Bug #98136 TEXT err with utf8mb4_unicode_520_nopad_ci starting mysql-connector-java 5.1.41
Submitted: 7 Jan 2020 0:01 Modified: 3 Sep 2021 11:04
Reporter: Livio Cavallo Email Updates:
Status: Not a Bug Impact on me:
None 
Category:Connector / J Severity:S2 (Serious)
Version:5.1.41, 8.0.18 OS:Windows (Win7/8/10)
Assigned to: CPU Architecture:Other (x64)
Tags: jdbc, mysql-connector-java, nopad, text, Unicode, utf8mb4_unicode_520_nopad_ci

[7 Jan 2020 0:01] Livio Cavallo
Description:
If you store TEXT data with any accented vowuel, for instance à, in a table with collation utf8mb4_unicode_520_nopad_ci, the text is stored regularly (you can see it correctly with phpmyadmin) but if you read that same data back now that vowel if read as Ã.

Tested with mysql-connector-java 5.1.41, 5.1.42, 5.1.43, 5.1.48, 6.0.6, 8..0.7-dmr, 8.0.17, 8.0.18.

The problem is present in all JDK and JRE tested: Oracle JDK13, JDK J1.8 (Zulu Community), Java(TM) SE Runtime Environment (build 1.8.0_231-b11) Java HotSpot(TM) 64-Bit Server VM (build 25.231-b11, mixed mode).

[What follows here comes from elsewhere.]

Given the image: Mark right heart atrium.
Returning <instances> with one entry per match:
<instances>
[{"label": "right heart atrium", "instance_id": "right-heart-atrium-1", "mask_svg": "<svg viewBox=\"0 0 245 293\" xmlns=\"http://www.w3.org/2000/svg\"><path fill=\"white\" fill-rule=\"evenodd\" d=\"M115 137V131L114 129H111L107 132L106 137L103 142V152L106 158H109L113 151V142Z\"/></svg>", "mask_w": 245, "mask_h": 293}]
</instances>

I am connecting to 10.2.30-MariaDB - MariaDB Server. I think the same problem will arise with different mySql version.

How to repeat:
- Create a table in a mySQL DB (10.2.30-MariaDB - MariaDB Server) with a TEXT column with collation and charset utf8mb4_unicode_520_nopad_ci

- Insert a recordset containing 'à' in that column.

- Connect to DB via java jdbc, using mysql-connector-java version 5.1.41.

- Read that recordset

- that column will show in Java as a wrong 'Ã' instead of the correct 'à'

Suggested fix:
The problem can be avoided in two ways:
- using PAD charsets and collations (utf8mb4_unicode_520_ci)
or
- using mysql-connector-java version previous to 5.1.41. I tested with success with ver. 5.1.40 and 5.1.38.

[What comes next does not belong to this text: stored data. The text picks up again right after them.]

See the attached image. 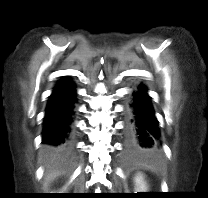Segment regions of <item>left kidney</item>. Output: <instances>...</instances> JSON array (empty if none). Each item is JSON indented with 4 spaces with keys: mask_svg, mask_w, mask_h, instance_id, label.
<instances>
[{
    "mask_svg": "<svg viewBox=\"0 0 208 198\" xmlns=\"http://www.w3.org/2000/svg\"><path fill=\"white\" fill-rule=\"evenodd\" d=\"M135 182H136V193L137 192H146V183L144 182L143 176L141 174H139L136 178H135Z\"/></svg>",
    "mask_w": 208,
    "mask_h": 198,
    "instance_id": "5707ae66",
    "label": "left kidney"
}]
</instances>
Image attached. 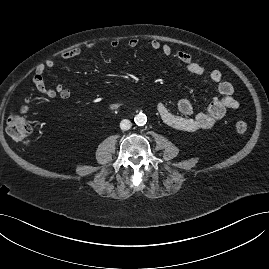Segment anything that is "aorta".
<instances>
[{
  "instance_id": "762f6f07",
  "label": "aorta",
  "mask_w": 269,
  "mask_h": 269,
  "mask_svg": "<svg viewBox=\"0 0 269 269\" xmlns=\"http://www.w3.org/2000/svg\"><path fill=\"white\" fill-rule=\"evenodd\" d=\"M134 121L137 125L142 126L146 123L147 117L143 113H139L135 116Z\"/></svg>"
}]
</instances>
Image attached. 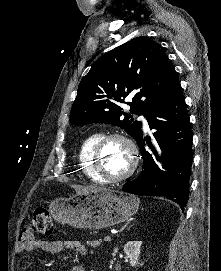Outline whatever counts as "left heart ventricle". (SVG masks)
<instances>
[{
	"label": "left heart ventricle",
	"mask_w": 221,
	"mask_h": 271,
	"mask_svg": "<svg viewBox=\"0 0 221 271\" xmlns=\"http://www.w3.org/2000/svg\"><path fill=\"white\" fill-rule=\"evenodd\" d=\"M101 141H105V144H101L102 152H98L100 157L98 163L104 167V172L108 173V177H120L121 169H127L129 166L128 161H124V156H128L127 152L122 149V144L127 140L114 137Z\"/></svg>",
	"instance_id": "left-heart-ventricle-1"
}]
</instances>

These are not fixes; these are workarounds.

I do not know how to really fix this problem.
[7 Jan 2020 8:41] MySQL Verification Team
Hello Livio Cavallo,

Thank you for the report.

regards,
Umesh
[24 Feb 2020 8:57] Livio Cavallo
I detected the same problem in win 7, 8 and 10
[7 May 2021 11:37] Livio Cavallo
Any progress about this problem?
[22 Jul 2021 14:26] Alexander Soklakov
Hi Livio,

C/J has no static mapping for utf8mb4_unicode_520_nopad_ci collation because it's not a MySQL supported one. Did you try to use c/J connection property detectCustomCollations=true?
[23 Aug 2021 1:00] Bugs System
No feedback was provided for this bug for over a month, so it is
being suspended automatically. If you are able to provide the
information that was originally requested, please do so and change
the status of the bug back to "Open".
[3 Sep 2021 11:04] Alexander Soklakov
Posted by developer:
 
Closing as not a bug.
Please set detectCustomCollations=true if using non-MySQL collations (see https://dev.mysql.com/doc/connector-j/8.0/en/connector-j-connp-props-connection.html#cj-co...).
Also, with cacheServerConfiguration=true detection results will be preserved between connections (see https://dev.mysql.com/doc/connector-j/8.0/en/connector-j-connp-props-performance-extension...).